- DVD cover
- Directed by: Graham Stark
- Written by: Graham Stark and Dave Freeman
- Produced by: Peter Shillingford
- Starring: Graham Stark; Norman Rossington; John Junkin; Julia Foster;
- Cinematography: Harvey Harrison Derek Vanlint
- Edited by: Bunny Warren
- Music by: Denis King
- Release date: 1970;
- Running time: 32 min.
- Country: United Kingdom
- Language: English

= Simon, Simon =

1970 British film by Graham Stark

Simon, Simon is a 1970 British sound effect comedy short film directed by Graham Stark and starring Stark, Norman Rossington, John Junkin and Julia Foster. The film features a host of cameo appearances by veteran British comedians. It was written by Stark and Dave Freeman. The title comes from the Simon hydraulic platforms used in the film.

==Plot==
Two handymen cause chaos on a new crane while haphazardly trying to accomplish jobs for their ever more frustrated boss.

==Cast==
- Graham Stark as 1st workman
- Julia Foster as 1st typist
- Norman Rossington as fireman
- John Junkin as 2nd workman (driver)
- Paul Whitsun-Jones as the boss
- Audrey Nicholson as 2nd typist
- Kenneth Earle as thief
- Tommy Godfrey as cashier
- Tony Blackburn as fireman
- Michael Caine as himself
- David Hemmings as man in car with posters
- Bob Monkhouse as photographer
- Eric Morecambe as roof tiler
- Ernie Wise as painter/decorator
- Pete Murray as fireman
- Peter Sellers as man with two cars
- Bernie Winters as man on roof with book

== Release ==
It was released in 1970 as the supporting film to Leo the Last.

== Critical reception ==
The Monthly Film Bulletin wrote: "With its squad of incompetent firemen, this mimed comedy was clearly intended to revive the silent slapstick tradition of the Keystone Cops. But the enterprise lacks pace. The film alternates between mechanical sight gags and an indulgent sentimentality underlined by Dennis King's irrepressibly cute score. And while celebrated friends of the director make lightning appearances that should gratify the star spotters, the mime style of the principals involves much tiresome hand-wringing, eye-rolling and exaggerated mugging."
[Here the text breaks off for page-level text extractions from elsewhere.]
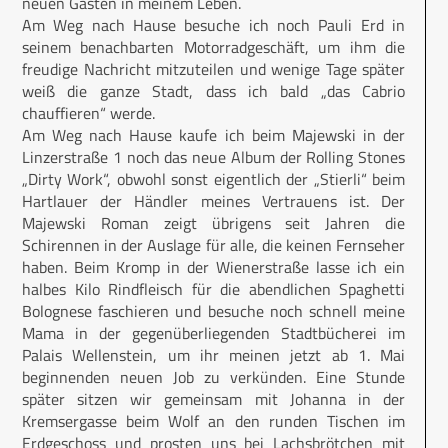
neuen Gästen in meinem Leben.
Am Weg nach Hause besuche ich noch Pauli Erd in
seinem benachbarten Motorradgeschäft, um ihm die
freudige Nachricht mitzuteilen und wenige Tage später
weiß die ganze Stadt, dass ich bald „das Cabrio
chauffieren“ werde.
Am Weg nach Hause kaufe ich beim Majewski in der
Linzerstraße 1 noch das neue Album der Rolling Stones
„Dirty Work“, obwohl sonst eigentlich der „Stierli“ beim
Hartlauer der Händler meines Vertrauens ist. Der
Majewski Roman zeigt übrigens seit Jahren die
Schirennen in der Auslage für alle, die keinen Fernseher
haben. Beim Kromp in der Wienerstraße lasse ich ein
halbes Kilo Rindfleisch für die abendlichen Spaghetti
Bolognese faschieren und besuche noch schnell meine
Mama in der gegenüberliegenden Stadtbücherei im
Palais Wellenstein, um ihr meinen jetzt ab 1. Mai
beginnenden neuen Job zu verkünden. Eine Stunde
später sitzen wir gemeinsam mit Johanna in der
Kremsergasse beim Wolf an den runden Tischen im
Erdgeschoss und prosten uns bei Lachsbrötchen mit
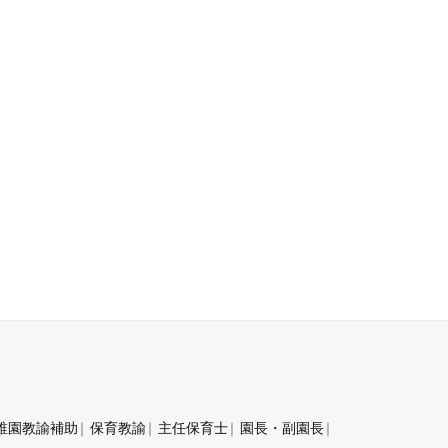
稚園教諭補助
保育教諭
主任保育士
園長・副園長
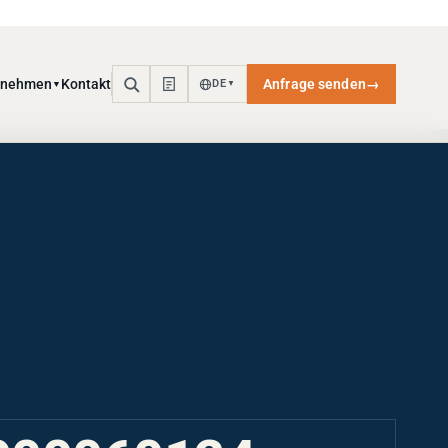
rnehmen
Kontakt
Anfrage senden
→
DE
▼
▼
000060124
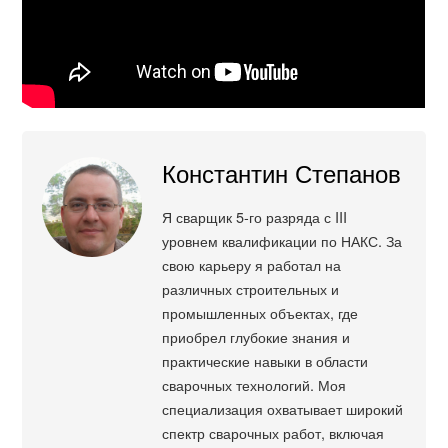
Константин Степанов
Я сварщик 5-го разряда с III
уровнем квалификации по НАКС. За
свою карьеру я работал на
различных строительных и
промышленных объектах, где
приобрел глубокие знания и
практические навыки в области
сварочных технологий. Моя
специализация охватывает широкий
спектр сварочных работ, включая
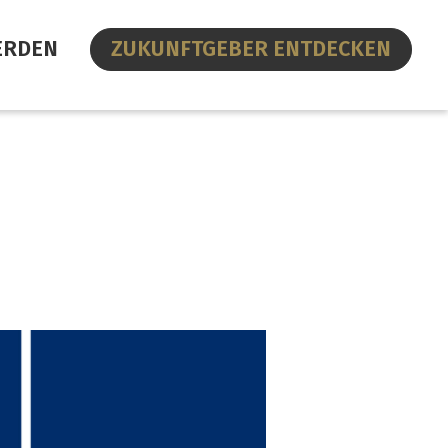
ERDEN
ZUKUNFTGEBER ENTDECKEN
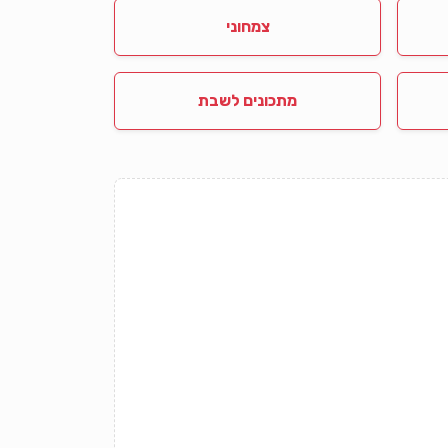
צמחוני
מתכונים לשבת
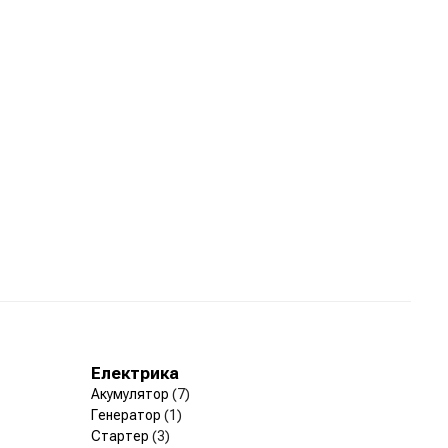
Електрика
Акумулятор
(7)
Генератор
(1)
Стартер
(3)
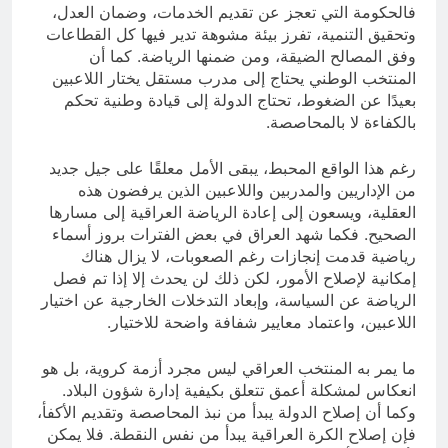
فالحكومة التي تعجز عن تقديم الخدمات، وضمان العدل،
وتحقيق التنمية، تفرز بيئة مشوهة تدير فيها كل القطاعات
وفق المصالح الضيقة، ومن ضمنها الرياضة. كما أن
المنتخب الوطني يحتاج إلى مدرب مستقل يختار اللاعبين
بعيدًا عن الضغوط، تحتاج الدولة إلى قيادة وطنية تحكم
بالكفاءة لا بالمحاصصة.
رغم هذا الواقع المحبط، يبقى الأمل معلقًا على جيل جديد
من الإداريين والمدربين واللاعبين الذين يرفضون هذه
العقلية، ويسعون إلى إعادة الرياضة العراقية إلى مسارها
الصحيح. فكما شهد العراق في بعض الفترات بروز أسماء
رياضية قدمت إنجازات رغم الصعوبات، لا يزال هناك
إمكانية لإصلاح الأمور، لكن ذلك لن يحدث إلا إذا تم فصل
الرياضة عن السياسة، وإبعاد التدخلات الخارجية عن اختيار
اللاعبين، واعتماد معايير شفافة واضحة للاختيار.
ما يمر به المنتخب العراقي ليس مجرد أزمة كروية، بل هو
انعكاس لمشكلة أعمق تتعلق بكيفية إدارة شؤون البلاد.
وكما أن إصلاح الدولة يبدأ من نبذ المحاصصة وتقديم الأكفأ،
فإن إصلاح الكرة العراقية يبدأ من نفس النقطة. فلا يمكن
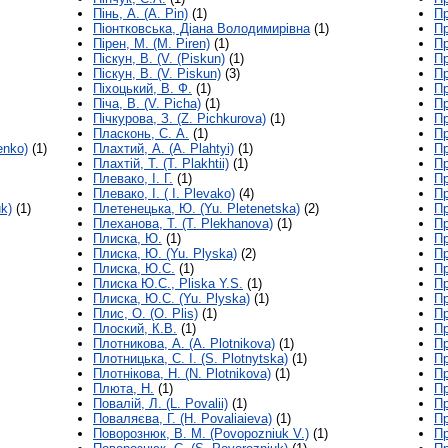
Пінь, А. (A. Pin)
(1)
Пр
Піонтковська, Діана Володимирівна
(1)
Пр
Пірен, М. (M. Piren)
(1)
Пр
Піскун, В. (V. (Piskun)
(1)
Пр
Піскун, В. (V. Piskun)
(3)
Пр
Піхоцький, В. Ф.
(1)
Пр
Піча, В. (V. Picha)
(1)
Пр
Пічкурова, З. (Z. Pichkurova)
(1)
Пр
Пласконь, С. А.
(1)
Пр
enko)
(1)
Плахтий, A. (A. Plahtyi)
(1)
Пр
Плахтій, Т. (T. Plakhtii)
(1)
Пр
Плевако, І. Г.
(1)
Пр
Плевако, І. ( І. Plevako)
(4)
Пр
k)
(1)
Плетенецька, Ю. (Yu. Pletenetska)
(2)
Пр
Плеханова, T. (T. Plekhanova)
(1)
Пр
Плиска, Ю.
(1)
Пр
Плиска, Ю. (Yu. Plyska)
(2)
Пр
Плиска, Ю.С.
(1)
Пр
Плиска Ю.С., Pliska Y.S.
(1)
Пр
Плиска, Ю.С. (Yu. Plyska)
(1)
Пр
Плис, О. (O. Plis)
(1)
Пр
Плоский, К.В.
(1)
Пр
Плотникова, А. (A. Plotnikova)
(1)
Пр
Плотницька, С. І. (S. Plotnytska)
(1)
Пр
Плотнікова, Н. (N. Plotnikova)
(1)
Пр
Плюта, Н.
(1)
Пр
Повалій, Л. (L. Povalii)
(1)
Пр
Поваляєва, Г. (H. Povaliaieva)
(1)
Пр
Поворознюк, В. M. (Povopozniuk V.)
(1)
Пр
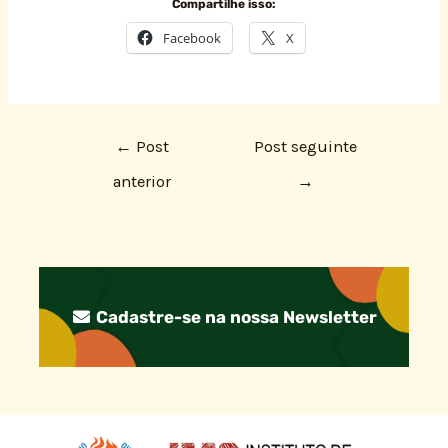
Compartilhe isso:
Facebook
X
←
Post
Post seguinte
anterior
→
Cadastre-se na nossa Newsletter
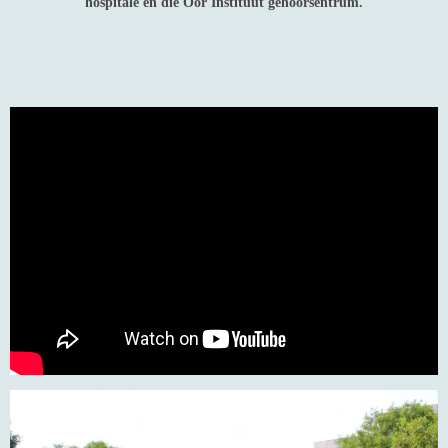
hospitale en die Oor Instituut gehoorsentrum.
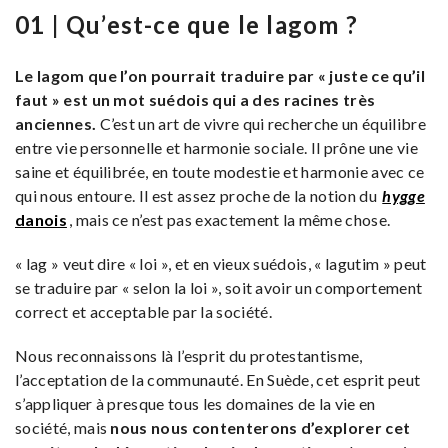
01 | Qu’est-ce que le lagom ?
Le lagom que l’on pourrait traduire par « juste ce qu’il
faut » est un mot suédois qui a des racines très
anciennes.
C’est un art de vivre qui recherche un équilibre
entre vie personnelle et harmonie sociale. Il prône une vie
saine et équilibrée, en toute modestie et harmonie avec ce
qui nous entoure. Il est assez proche de la notion du
hygge
danois
, mais ce n’est pas exactement la même chose.
« lag » veut dire « loi », et en vieux suédois, « lagutim » peut
se traduire par « selon la loi », soit avoir un comportement
correct et acceptable par la société.
Nous reconnaissons là l’esprit du protestantisme,
l’acceptation de la communauté. En Suède, cet esprit peut
s’appliquer à presque tous les domaines de la vie en
société, mais
nous nous contenterons d’explorer cet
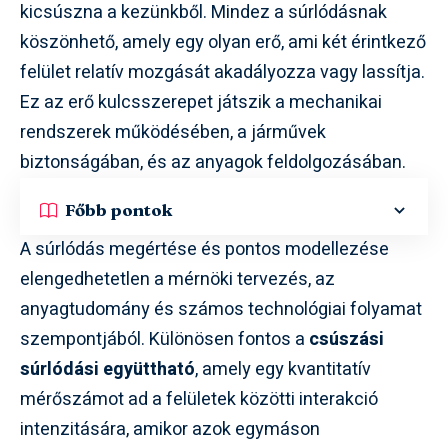
kicsúszna a kezünkből. Mindez a súrlódásnak
köszönhető, amely egy olyan erő, ami két érintkező
felület relatív mozgását akadályozza vagy lassítja.
Ez az erő kulcsszerepet játszik a mechanikai
rendszerek működésében, a járművek
biztonságában, és az anyagok feldolgozásában.
Főbb pontok
A súrlódás megértése és pontos modellezése
elengedhetetlen a mérnöki tervezés, az
anyagtudomány és számos technológiai folyamat
szempontjából. Különösen fontos a
csúszási
súrlódási együttható
, amely egy kvantitatív
mérőszámot ad a felületek közötti interakció
intenzitására, amikor azok egymáson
The Radio Times Guide to Films gave the film 2/5 stars, writing: "Unsung character actor Graham Stark made his debut as the writer and director of this fond, if laboured tribute to the silent slapstick style of the Keystone Kops. Comedy stars crop up in cameo roles, as does movie star Michael Caine. But the main focus falls on the rivalry between Stark's council workman and fireman Norman Rossington, as they woo typist Julia Foster. The mugging mime and the excessive crane shots soon become wearisome, but it's still fun."

==Home media==
The film was released on DVD in 2007 by Digital Classics.